The Smithe and Richards Park design offers a variety of amenities and programmed areas, from a small cafe kiosk that activates a sunny events plaza at the south end of the park, to a destination play area in the centre of the Park. Bridging the entire park and providing unique vantage points to the activities below is a universally accessible elevated walkway with netted hammocks to allow hangout spots and potential for future installations to be suspended from below. There are also 5 'sky-frames' designed to hold public art or lighting installations curated by the city or future partners.
The much anticipated Construction of the Park is expected to begin towards the end of the Summer of 2019
As part of the multidisciplinary DIALOG team, Matthew contributed Urban and Landscape Design as well as graphic facilitation to help create the Vision and Master Plan for the Arbutus Greenway.
Working closely with multiple city departments, public and stakeholder groups and city staff members, Matthew helped facilitate a process that explored numerous design concepts towards a final Greenway Master Plan that received unanimous support from Mayor and Council and be awarded the PIBC 2019 Planning Award for Excellence in Policy Planning .

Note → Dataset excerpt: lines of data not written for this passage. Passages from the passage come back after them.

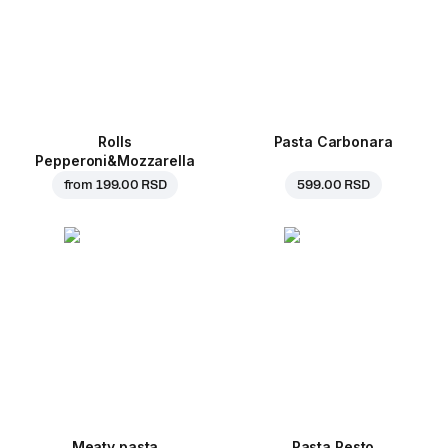
Rolls
Pasta Carbonara
Pepperoni&Mozzarella
from
199.00 RSD
599.00 RSD
Meaty pasta
Pasta Pesto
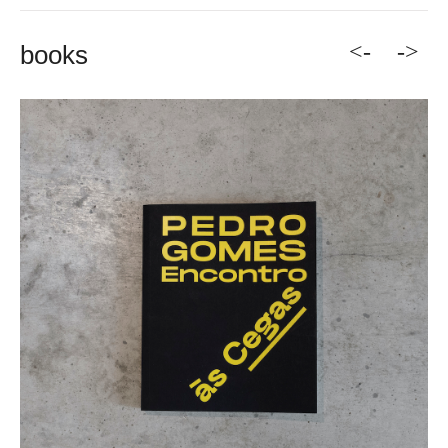
<-
->
books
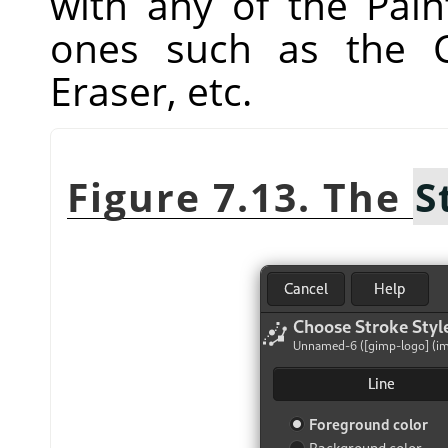
with any of the Pain
ones such as the C
Eraser, etc.
Figure 7.13. The
S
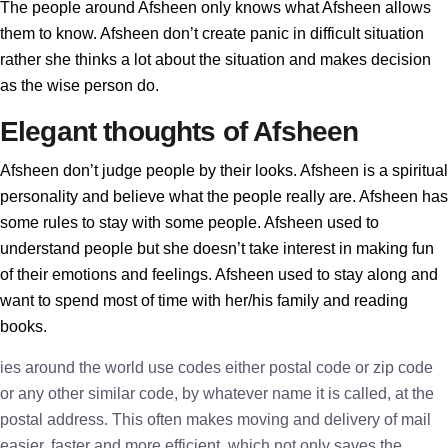
The people around Afsheen only knows what Afsheen allows
them to know. Afsheen don’t create panic in difficult situation
rather she thinks a lot about the situation and makes decision
as the wise person do.
Elegant thoughts of Afsheen
Afsheen don’t judge people by their looks. Afsheen is a spiritual
personality and believe what the people really are. Afsheen has
some rules to stay with some people. Afsheen used to
understand people but she doesn’t take interest in making fun
of their emotions and feelings. Afsheen used to stay along and
want to spend most of time with her/his family and reading
books.
ies around the world use codes either postal code or zip code
or any other similar code, by whatever name it is called, at the
postal address. This often makes moving and delivery of mail
easier, faster and more efficient, which not only saves the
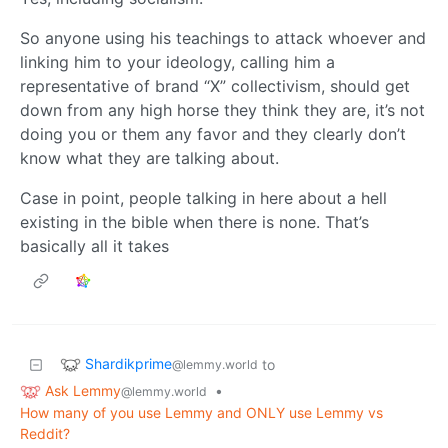
So anyone using his teachings to attack whoever and
linking him to your ideology, calling him a
representative of brand “X” collectivism, should get
down from any high horse they think they are, it’s not
doing you or them any favor and they clearly don’t
know what they are talking about.
Case in point, people talking in here about a hell
existing in the bible when there is none. That’s
basically all it takes
Shardikprime
to
@lemmy.world
Ask Lemmy
•
@lemmy.world
How many of you use Lemmy and ONLY use Lemmy vs
Reddit?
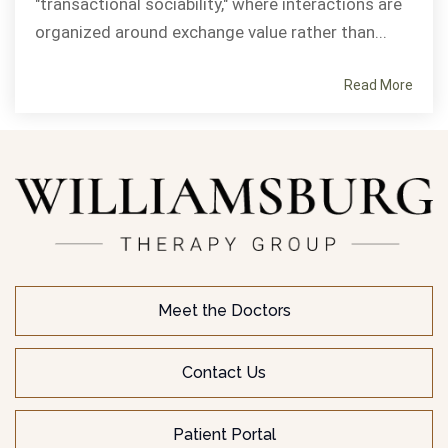
"transactional sociability," where interactions are
organized around exchange value rather than...
Read More
Meet the Doctors
Contact Us
Patient Portal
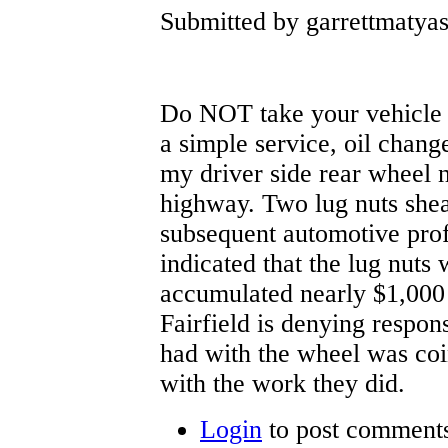
Submitted by garrettmatya
Do NOT take your vehicle t
a simple service, oil change
my driver side rear wheel n
highway. Two lug nuts shea
subsequent automotive prof
indicated that the lug nuts 
accumulated nearly $1,000 
Fairfield is denying responsi
had with the wheel was coi
with the work they did.
Login
to post comment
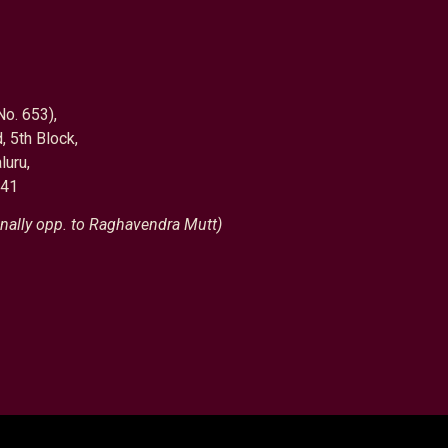
No. 653),
, 5th Block,
luru,
041
nally opp. to Raghavendra Mutt)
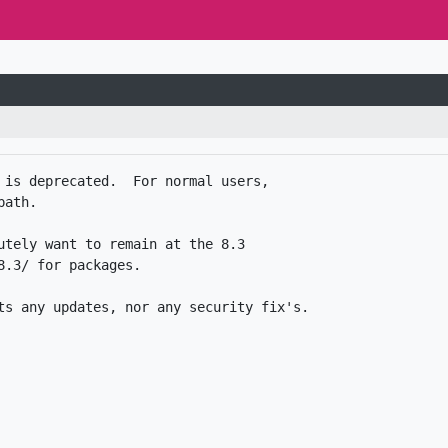
 is deprecated.  For normal users,

ath.

utely want to remain at the 8.3

.3/ for packages. 
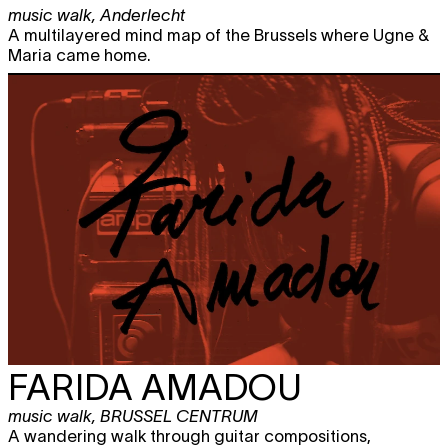
music walk
,
Anderlecht
A multilayered mind map of the Brussels where Ugne &
Maria came home.
FARIDA AMADOU
music walk
,
BRUSSEL CENTRUM
A wandering walk through guitar compositions,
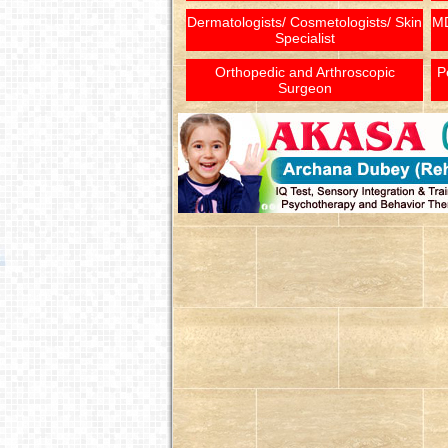
Dermatologists/ Cosmetologists/ Skin
MD
Specialist
Orthopedic and Arthroscopic
P
Surgeon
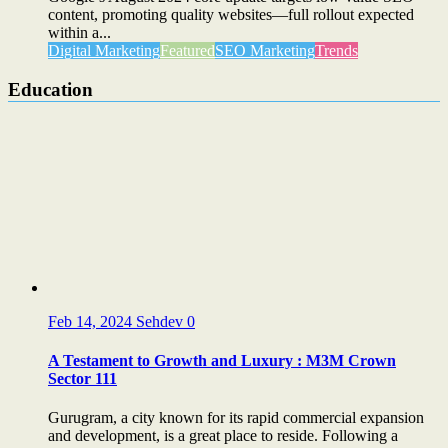
content, promoting quality websites—full rollout expected
within a...
Digital Marketing
Featured
SEO Marketing
Trends
Education
Feb 14, 2024
Sehdev
0
A Testament to Growth and Luxury : M3M Crown
Sector 111
Gurugram, a city known for its rapid commercial expansion
and development, is a great place to reside. Following a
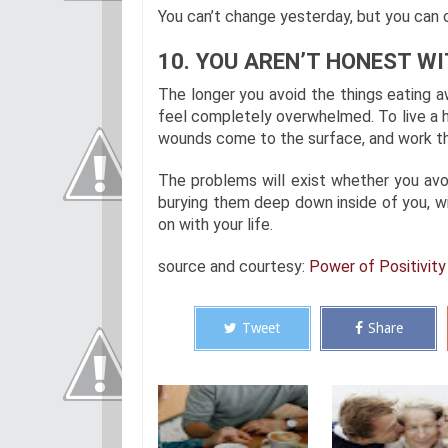
You can’t change yesterday, but you can c
10. YOU AREN’T HONEST WI
The longer you avoid the things eating a
feel completely overwhelmed. To live a h
wounds come to the surface, and work thr
The problems will exist whether you avoi
burying them deep down inside of you, w
on with your life.
source and courtesy:
Power of Positivity
Tweet
Share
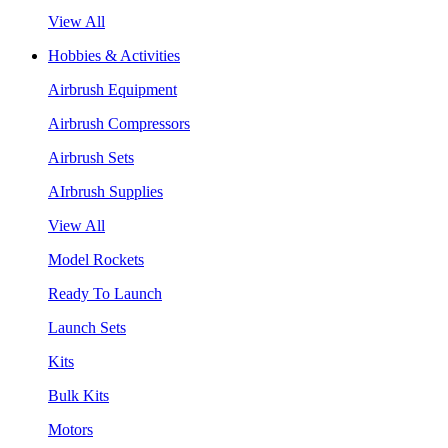
View All
Hobbies & Activities
Airbrush Equipment
Airbrush Compressors
Airbrush Sets
AIrbrush Supplies
View All
Model Rockets
Ready To Launch
Launch Sets
Kits
Bulk Kits
Motors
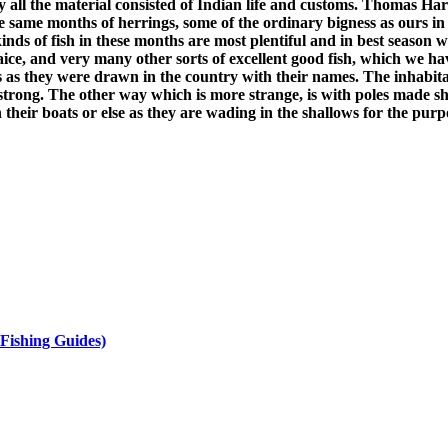
all the material consisted of Indian life and customs. Thomas Har
e same months of herrings, some of the ordinary bigness as ours in 
kinds of fish in these months are most plentiful and in best season
plaice, and very many other sorts of excellent good fish, which we 
s as they were drawn in the country with their names. The inhabita
strong. The other way which is more strange, is with poles made sha
 their boats or else as they are wading in the shallows for the purp
Fishing Guides)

The first image in this sequence captures the recent creative spirit of the corridor, with creative and mostly unsanctioned activities popping up along the corridor since rail traffic tailed off over the past decades. Some manifest as guerrilla art upon old Canadian Pacific Rail relics others as scarecrows or garden plots, but all can be regarded as indicators of how this forgotten and re-wilding crack within the formal engineered framework of the city has been discovered, occupied and loved over recent years.
How then as designers, engineers and regulators of public realm do we honor the relatively recent communities and neighborhoods that have lived along the woolly edges of this route, as well as the ones that lived, hunted and gathered food along this route thousands of years before rails were ever laid?
And how do we provide the appropriate catalysts, ‘invitations for future participation’, without over designing or prescribing, that enable the recent free-spirited civic pride and creativeness to continue.
What are the spacial, environmental, ecological and regulatory considerations required to enable this corridor to successfully and safely function as a multi-modal route, while enabling enough breadth for citizens and visitors to engage with the corridor, and one another, in ways that can not yet be imagined or planned for?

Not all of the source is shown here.